Asian equities rose cautiously on Monday as US stock futures posted early gains, although investors were wary of bearish surprises in a series of Chinese economic data to come out later.
Annual growth in retail sales, industrial production and urban investment is expected to slow further in October, partly due to pandemic restrictions and tensions in the real estate market.
Commonwealth Bank of Australia economists argued that there was a chance the People’s Bank of China would cut bank reserve requirements (RRR) this week to support activity.
“We estimate that a 50 basis point cut in RRR could free up CNY 1 billion of cash,” they said in a statement. “In our view, moderate easing measures can help meet funding requirements for real estate developers and offset downside risks to the economy.”
Elsewhere, the United Nations climate conference in Scotland managed to strike a deal on emissions, but only by watering down the commitment to phase out coal.
The broader index of Asia Pacific stocks outside Japan of US financial company MSCI rose 0.1 percent after rising late last week.
Japan’s Nikkei gained 0.7 percent as data showing economic activity shrank more than expected in the third quarter only reinforced the reasons for aggressive fiscal stimulus.
Wall Street slowed last week to break through a string of gains, even though the major indices were only a shadow from their all-time highs.

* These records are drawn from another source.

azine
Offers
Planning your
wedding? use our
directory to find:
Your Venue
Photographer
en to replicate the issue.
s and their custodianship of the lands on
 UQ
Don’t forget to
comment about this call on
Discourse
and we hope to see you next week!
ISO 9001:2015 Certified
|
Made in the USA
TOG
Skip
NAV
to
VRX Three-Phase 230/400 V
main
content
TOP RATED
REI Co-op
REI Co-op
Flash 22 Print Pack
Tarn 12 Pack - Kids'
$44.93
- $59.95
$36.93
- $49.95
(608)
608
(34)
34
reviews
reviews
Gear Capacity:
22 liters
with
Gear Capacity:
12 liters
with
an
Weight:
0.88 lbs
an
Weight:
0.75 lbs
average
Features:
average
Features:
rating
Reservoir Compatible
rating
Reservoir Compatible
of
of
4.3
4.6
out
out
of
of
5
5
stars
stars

S&P 500 futures stabilized at 0.2 percent in early trading Monday, while Nasdaq futures gained 0.3 percent.
A key release to watch this week will be Tuesday’s U.S. retail sales for any effect from the decline in consumer confidence to the 10-year low reported in November as people worried about higher prices. especially for petrol.
There are also doubts as to whether firms have the pricing power to maintain margins in the face of rising costs.

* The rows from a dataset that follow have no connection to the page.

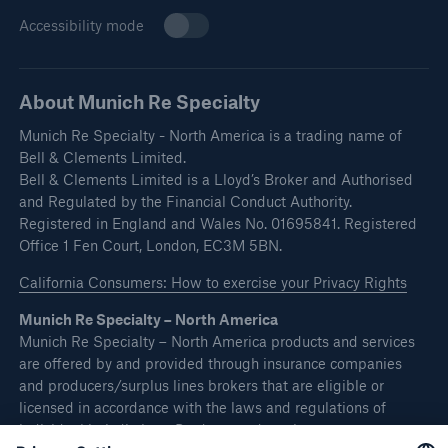
Accessibility mode
About Munich Re Specialty
Munich Re Specialty - North America is a trading name of
Bell & Clements Limited.
Bell & Clements Limited is a Lloyd’s Broker and Authorised
and Regulated by the Financial Conduct Authority.
Registered in England and Wales No. 01695841. Registered
Office 1 Fen Court, London, EC3M 5BN.
California Consumers: How to exercise your Privacy Rights
Munich Re Specialty – North America
Munich Re Specialty – North America products and services
are offered by and provided through insurance companies
and producers/surplus lines brokers that are eligible or
licensed in accordance with the laws and regulations of
individual jurisdictions. Products and services are not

Analysts at Bank of America (BofA) noted that 75% of US companies exceeded earnings estimates in the last reporting season, but forecasts for the fourth quarter were only flat, shattering over a year of rising expectations. .
The gloomy poll helped Treasuries stabilize somewhat, but yields still rose an impressive 11 basis points for the week as the market priced in greater risk of an anticipated Federal Reserve tightening.

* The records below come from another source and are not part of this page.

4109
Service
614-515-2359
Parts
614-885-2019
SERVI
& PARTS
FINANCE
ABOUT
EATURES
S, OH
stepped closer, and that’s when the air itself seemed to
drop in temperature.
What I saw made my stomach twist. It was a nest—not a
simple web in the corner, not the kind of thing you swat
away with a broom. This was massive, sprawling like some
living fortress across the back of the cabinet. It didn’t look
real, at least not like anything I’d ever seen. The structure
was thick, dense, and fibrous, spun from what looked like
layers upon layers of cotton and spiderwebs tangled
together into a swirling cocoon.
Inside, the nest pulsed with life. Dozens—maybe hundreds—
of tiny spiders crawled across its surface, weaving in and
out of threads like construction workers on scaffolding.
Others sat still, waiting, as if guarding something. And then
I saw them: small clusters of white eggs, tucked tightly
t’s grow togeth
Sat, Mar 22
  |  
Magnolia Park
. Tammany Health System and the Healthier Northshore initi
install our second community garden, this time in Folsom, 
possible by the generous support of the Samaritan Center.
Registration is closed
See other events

BofA economist Ethan Harris suspects the market has not yet priced enough, as the initial high level of inflation means rates need to rise more to reach neutrality.
“If inflation remains high and exceeds its expected breach, the Fed will have to become much more aggressive and either accept a market correction or induce it deliberately,” Harris warns.
The higher US yields combined with general risk aversion in favor of the dollar, which boasted its best week in nearly three months. Against a basket of currencies, the dollar was stuck at 95.120, just off its high since July 2020.
It was holding at 113.99 yen, preparing for another challenge from the October high at 114.69.
The euro looked vulnerable at $ 1.1442, after falling significantly lower last week.
“Covid infection curves moving in the wrong direction are part of the reason as new restrictions are being imposed in Austria and the Netherlands,” said Ray Attrill, head of FX strategy at National Australia Bank.
“The implications or both growth and policy of the ECB are not being lost on the currency markets.”
European Central Bank President Christine Lagarde will appear before the European Parliament on Monday.
Inflation concerns kept gold demand at $ 1,865 an ounce after posting its largest weekly gain since May.
Oil prices had a tougher week, hit by a strengthening dollar and speculation that President Joe Biden’s administration might release oil from the US Strategic Petroleum Reserve.
Earlier on Monday, Brent bounced 21 cents to $ 82.38 a barrel, while US crude oil gained 28 cents to $ 81.07.